D'assemblée générale en assemblée générale, le mouvement qui embrase certaines universités depuis treize semaines a évolué. Centré, au départ, sur les réformes du statut des enseignants-chercheurs et la formation des professeurs, le mécontentement s'est radicalisé avec la présence de plus en plus active d'étudiants lors d'actions de blocages, notamment.
Les mots d'ordre des contestataires ciblent l'ensemble de la politique gouvernementale. Les slogans directement inspirés par l'extrême gauche sont fréquents. Au menu des AG figurent «l'échéance 2012» pour faire échec à Nicolas Sarkozy, l'abolition du capitalisme ou la «convergence des luttes» avec les sans-papiers, les hôpitaux et les postiers. La crise financière et la montée du chômage constituant, bien sûr, un terreau idéologique particulièrement favorable. Patrice Brun, président de l'université Bordeaux-III, explique que le dialogue est particulièrement difficile avec ces étudiants : «Pour eux, une année d'études perdue, ce n'est rien en comparaison de leur vie future qu'ils envisagent de façon extrêmement pessimiste.»
Dans la vingtaine d'universités aujourd'hui partiellement perturbées, ce sont à chaque fois quelques dizaines d'individus qui tentent des actions de blocage, voire de violences : ces dernières ont connu un pic en avril avec les séquestrations d'une poignée de présidents d'université. À ces étudiants souvent issus de filières de sciences humaines se mêlent parfois des personnes extérieures, qui s'efforcent de souffler sur les braises. Ainsi, à Rennes-II, les jeunes bloqueurs sont menés par une cinquantaine d'autonomes et radicaux, eux-mêmes pilotés par quelqu'un qui n'est pas étudiant, «un intellectuel spécialiste de la subversion», selon le président Marc Gontard. L'homme avait d'abord tenté de créer des troubles à Nantes, l'an dernier, contre la loi LRU, ce qui n'avait pas marché. Arrivé à Rennes-II cette rentrée, «il a voulu prendre sa revanche».

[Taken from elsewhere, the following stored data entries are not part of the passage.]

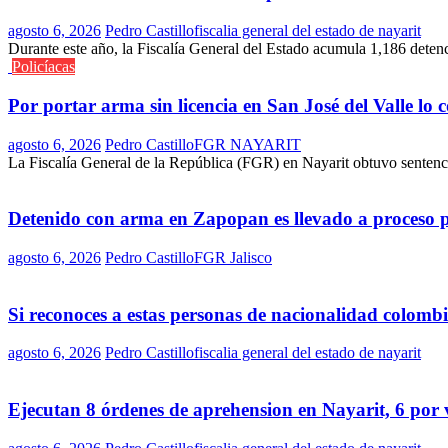
agosto 6, 2026
Pedro Castillo
fiscalia general del estado de nayarit
Durante este año, la Fiscalía General del Estado acumula 1,186 deten
Policíacas
Por portar arma sin licencia en San José del Valle lo
agosto 6, 2026
Pedro Castillo
FGR NAYARIT
La Fiscalía General de la República (FGR) en Nayarit obtuvo sentenci
Detenido con arma en Zapopan es llevado a proceso 
agosto 6, 2026
Pedro Castillo
FGR Jalisco
Si reconoces a estas personas de nacionalidad colomb
agosto 6, 2026
Pedro Castillo
fiscalia general del estado de nayarit
Ejecutan 8 órdenes de aprehension en Nayarit, 6 por 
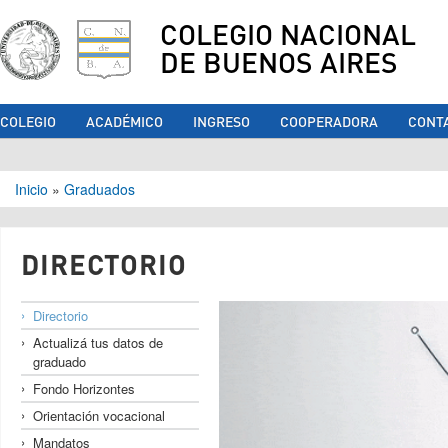
COLEGIO NACIONAL
DE BUENOS AIRES
COLEGIO
ACADÉMICO
INGRESO
COOPERADORA
CONT
Se encuentra usted aquí
Inicio
»
Graduados
DIRECTORIO
Directorio
Actualizá tus datos de
graduado
Fondo Horizontes
Orientación vocacional
Mandatos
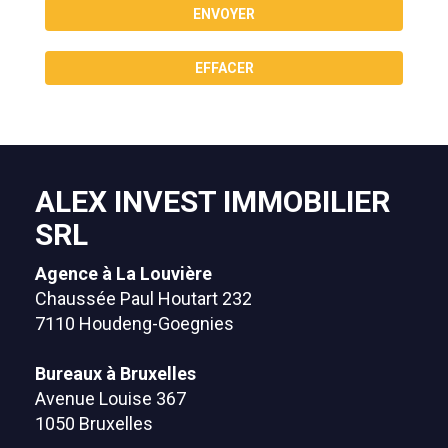
ENVOYER
EFFACER
ALEX INVEST IMMOBILIER
SRL
Agence à La Louvière
Chaussée Paul Houtart 232
7110 Houdeng-Goegnies
Bureaux à Bruxelles
Avenue Louise 367
1050 Bruxelles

Militants d'extrême gauche, intermittents du spectacle, précaires, ces «Khmers rouges», comme les a qualifiés un jour Marc Gontard, sont souvent proches des idées du NPA, le parti d'Olivier Besancenot. À Paris-IV, c'est l'association générale des étudiants de Paris-Sorbonne (Ageps) qui mène la danse. Après avoir fait scission avec l'Unef, jugée trop modérée, ces derniers sont désormais «très proches des trotskistes», affirme Jean-Robert Pitte, ancien président de Paris-IV. Certains contestataires peuvent aussi se revendiquer du syndicat SUD ou, bien plus souvent, se proclamer totalement hors système. Ceux-ci sont nombreux à honnir tout parti politique ou syndicat et à revendiquer leur «indépendance» à l'image de ce que l'on a pu voir lors de séquestrations dans les entreprises.
Le double langage du PS
Les représentants de l'Unef, syndicat étudiant proche du Parti socialiste, sont quant à eux considérés comme des traîtres, d'autant plus qu'ils ont négocié la loi sur l'autonomie des universités, il y a deux ans. Ce syndicat ne maîtrise absolument pas les actions étudiantes même s'il ne va pas jusqu'à les condamner formellement…

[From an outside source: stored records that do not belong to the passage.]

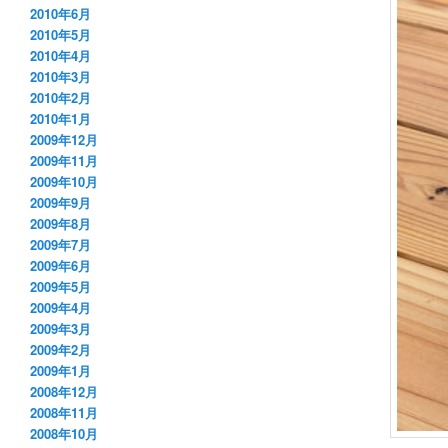
2010年6月
2010年5月
2010年4月
2010年3月
2010年2月
2010年1月
2009年12月
2009年11月
2009年10月
2009年9月
2009年8月
2009年7月
2009年6月
2009年5月
2009年4月
2009年3月
2009年2月
2009年1月
2008年12月
2008年11月
2008年10月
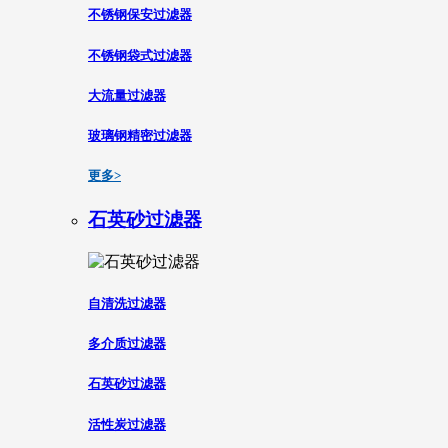
不锈钢保安过滤器
不锈钢袋式过滤器
大流量过滤器
玻璃钢精密过滤器
更多>
石英砂过滤器
自清洗过滤器
多介质过滤器
石英砂过滤器
活性炭过滤器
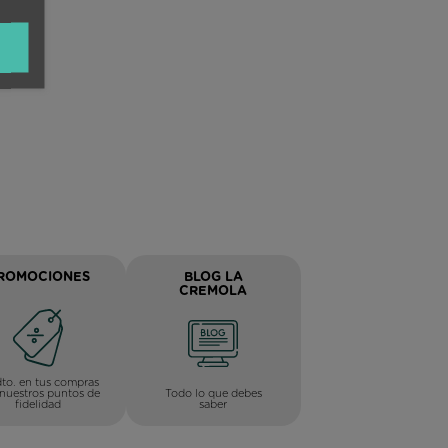
ROMOCIONES
BLOG LA
CREMOLA
to. en tus compras
Todo lo que debes
nuestros puntos de
saber
fidelidad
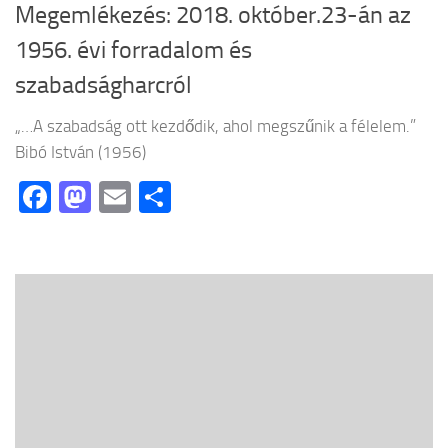
Megemlékezés: 2018. október.23-án az
1956. évi forradalom és
szabadságharcról
„…A szabadság ott kezdődik, ahol megszűnik a félelem.”
Bibó István (1956)
Facebook
Mastodon
Email
Ossza
meg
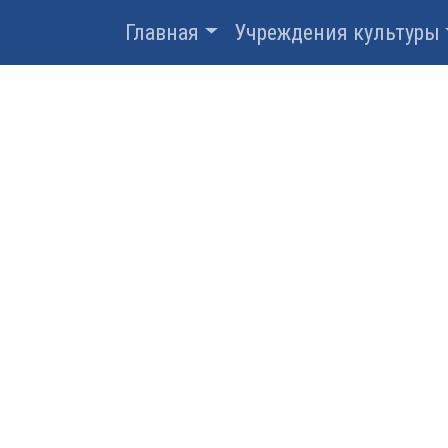
Главная
Учреждения культуры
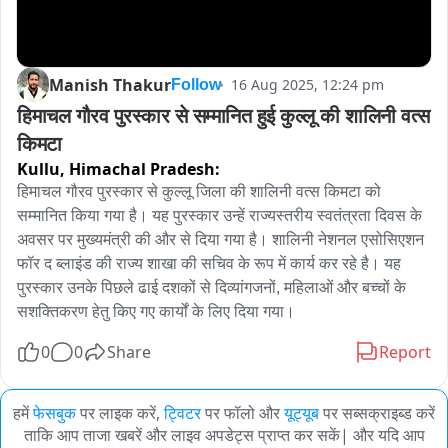
Manish Thakur
16 Aug 2025, 12:24 pm
Follow
हिमाचल गौरव पुरस्कार से सम्मानित हुई कुल्लू की शालिनी वत्स 
किमटा
Kullu,
Himachal Pradesh:
हिमाचल गौरव पुरस्कार से कुल्लू जिला की शालिनी वत्स किमटा को 
सम्मानित किया गया है। यह पुरस्कार उन्हें राज्यस्तरीय स्वतंत्रता दिवस के 
अवसर पर मुख्यमंत्री की और से दिया गया है। शालिनी नेशनल एसोसिएशन 
फॉर द ब्लाइंड की राज्य शाखा की सचिव के रूप में कार्य कर रहे है। यह 
पुरस्कार उनके पिछले ढाई दशकों से दिव्यांगजनों, महिलाओं और बच्चों के 
सशक्तिकरण हेतु किए गए कार्यों के लिए दिया गया।
0
0
Share
Report
हमें
फेसबुक
पर लाइक करें,
ट्विटर
पर फॉलो और
यूट्यूब
पर सब्सक्राइब्ड करें
ताकि आप ताजा खबरें और लाइव अपडेट्स प्राप्त कर सकें| और यदि आप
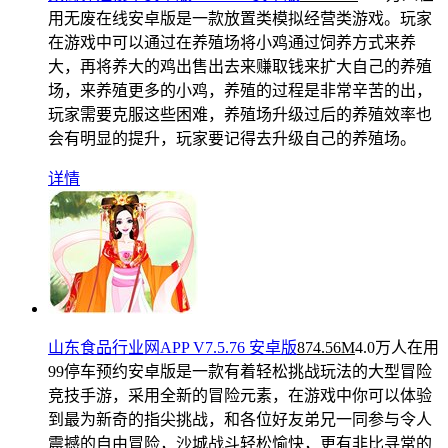
用
无废在线安卓版是一款放置类模拟经营类游戏。玩家
在游戏中可以通过在养殖场将小鸡通过饲养方式来养
大，再将养大的鸡出售出去来赚取钱来扩大自己的养殖
场，来养殖更多的小鸡，养殖的过程是非常辛苦的出，
玩家需要克服这些困难，养殖场升级过后的养殖效率也
会有明显的提升，玩家要记得去升级自己的养殖场。
详情
山东食品行业网APP V7.5.76 安卓版
874.56M
4.0万人在用
99停车预约安卓版是一款有着轻松挑战玩法的大型冒险
竞技手游，采用全新的冒险元素，在游戏中你可以体验
到最为新奇的指尖挑战，和各位好友弟兄一同参与令人
震撼的自由冒险，沙城战斗轻松愉快，更有非比寻常的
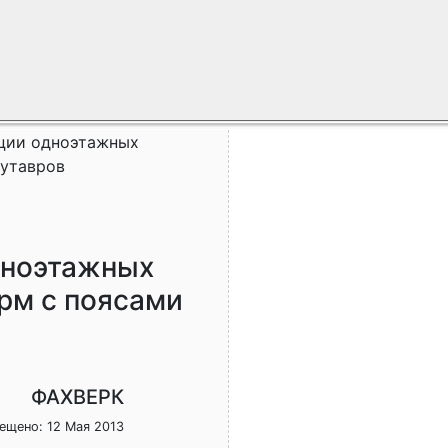
кции одноэтажных
вутавров
дноэтажных
рм с поясами
ФАХВЕРК
ещено: 12 Мая 2013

Le Parti socialiste pratique aussi parfois un double langage. La «ronde infinie des obstinés», une marche permanente de protestation lancée par les enseignants de l'université Paris-VIII, le 23 mars autour de l'hôtel de ville de Paris a ainsi bénéficié dimanche de l'aide de la mairie. Cette dernière a mis à disposition une scène sur laquelle ont été organisés plusieurs concerts et chorégraphies. Bertrand Delanoë a en revanche porté plainte lundi après qu'environ 150 personnes ont brièvement occupé l'hôtel de ville vendredi soir et provoqué «quelques dégradations». Bertrand Delanoë a « condamné fermement ces comportements aussi absurdes qu'agressifs, qui, loin de toute rationalité, ont visé la maison commune des Parisiens». Selon le maire, ces manifestants appartenaient à un collectif «de mouvance autonome». Un groupe similaire a déjà occupé la Sorbonne, avant d'être délogé sans incident par la police. Un des occupants de la mairie a expliqué que ce type d'actions était destiné «à pousser les salariés et étudiants à se mobiliser jusqu'à la grève générale».